A virada desafia o consenso formado na última década. O movimento sugere não apenas uma recuperação cíclica, mas uma reconfiguração estrutural. Com um número menor de shoppings em operação — cerca de 900 hoje, contra 1.100 em 2008 —, a escassez de nova oferta se tornou uma vantagem competitiva, sustentando a ocupação e o valor dos aluguéis.
A oferta enxuta como motor
A tese de investimento mudou. O que antes era um sinal de fraqueza — o fechamento de centenas de lojas de departamento e a consolidação do setor — agora é a base para um mercado mais saudável e resiliente. A prova está no comportamento dos investidores. As ações do Simon Property Group, maior proprietário de shoppings dos EUA, superaram suas máximas históricas e a performance do S&P 500 nos últimos 12 meses.
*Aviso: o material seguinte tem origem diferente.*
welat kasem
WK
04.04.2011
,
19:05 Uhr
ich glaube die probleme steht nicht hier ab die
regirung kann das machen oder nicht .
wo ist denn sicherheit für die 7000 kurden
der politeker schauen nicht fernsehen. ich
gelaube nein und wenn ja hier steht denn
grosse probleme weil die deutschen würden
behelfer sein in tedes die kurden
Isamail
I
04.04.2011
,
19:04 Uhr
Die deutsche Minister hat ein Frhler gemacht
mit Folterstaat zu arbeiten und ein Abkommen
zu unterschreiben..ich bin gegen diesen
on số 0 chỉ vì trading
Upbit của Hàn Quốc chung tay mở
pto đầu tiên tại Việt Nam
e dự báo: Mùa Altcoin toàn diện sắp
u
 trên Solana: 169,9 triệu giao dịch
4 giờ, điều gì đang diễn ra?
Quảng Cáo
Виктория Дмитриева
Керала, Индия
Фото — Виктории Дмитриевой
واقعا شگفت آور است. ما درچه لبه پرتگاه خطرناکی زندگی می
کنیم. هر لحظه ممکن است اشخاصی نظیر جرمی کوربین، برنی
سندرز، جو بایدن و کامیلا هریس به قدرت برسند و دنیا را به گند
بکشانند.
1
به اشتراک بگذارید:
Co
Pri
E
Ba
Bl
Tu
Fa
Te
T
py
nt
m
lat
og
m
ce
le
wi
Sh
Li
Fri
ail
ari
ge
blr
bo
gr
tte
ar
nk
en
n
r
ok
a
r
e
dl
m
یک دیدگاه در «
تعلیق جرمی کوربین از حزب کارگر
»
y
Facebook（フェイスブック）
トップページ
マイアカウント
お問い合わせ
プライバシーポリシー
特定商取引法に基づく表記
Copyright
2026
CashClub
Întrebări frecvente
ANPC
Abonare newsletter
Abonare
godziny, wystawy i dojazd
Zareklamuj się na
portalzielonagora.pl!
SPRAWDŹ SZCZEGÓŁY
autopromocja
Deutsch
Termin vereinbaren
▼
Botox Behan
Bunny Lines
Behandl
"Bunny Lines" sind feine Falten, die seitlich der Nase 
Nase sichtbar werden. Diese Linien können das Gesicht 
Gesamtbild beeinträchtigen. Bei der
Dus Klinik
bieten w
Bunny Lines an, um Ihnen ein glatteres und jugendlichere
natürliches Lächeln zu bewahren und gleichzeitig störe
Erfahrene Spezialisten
O exemplo mais eloquente talvez seja o da francesa Unibail-Rodamco-Westfield (URW). Quatro anos após anunciar planos de vender seus ativos americanos, a companhia deu uma guinada e agora planeja investir quase US$ 1 bilhão para consolidar o controle de dois empreendimentos. “Observamos um tipo de aumento nos aluguéis que não víamos desde o início da década de 2010,” afirmou o CEO da URW, Vincent Rouget, ao WSJ, classificando os EUA como uma nova avenida de crescimento.
Além dos ativos de luxo
A recuperação não está restrita aos chamados trophy assets das grandes metrópoles. O otimismo se espalha pelo middle market. O CBL Properties, um REIT focado em ativos no sudeste e centro-oeste americano que chegou a passar por um processo de recuperação judicial pós-pandemia, viu o fluxo de visitantes e as vendas aumentarem, e voltou a comprar imóveis após anos de desinvestimento.
Contudo, o ceticismo persiste. Apesar da melhora operacional, o valor agregado dos shoppings ainda está bem abaixo do pico registrado há uma década. Para alguns gestores, a aposta de longo prazo não está na experiência de varejo em si. “Liberar o potencial do terreno é o verdadeiro valor do shopping,” disse Bob Neighoff, do Mariner Investment Group, sinalizando que a discussão sobre o futuro do espaço físico está longe de terminar.
O debate, portanto, evolui. A questão não é mais se o shopping vai morrer, mas qual será sua próxima encarnação: um centro de convivência e experiência revitalizado ou um valioso terreno à espera de um novo propósito.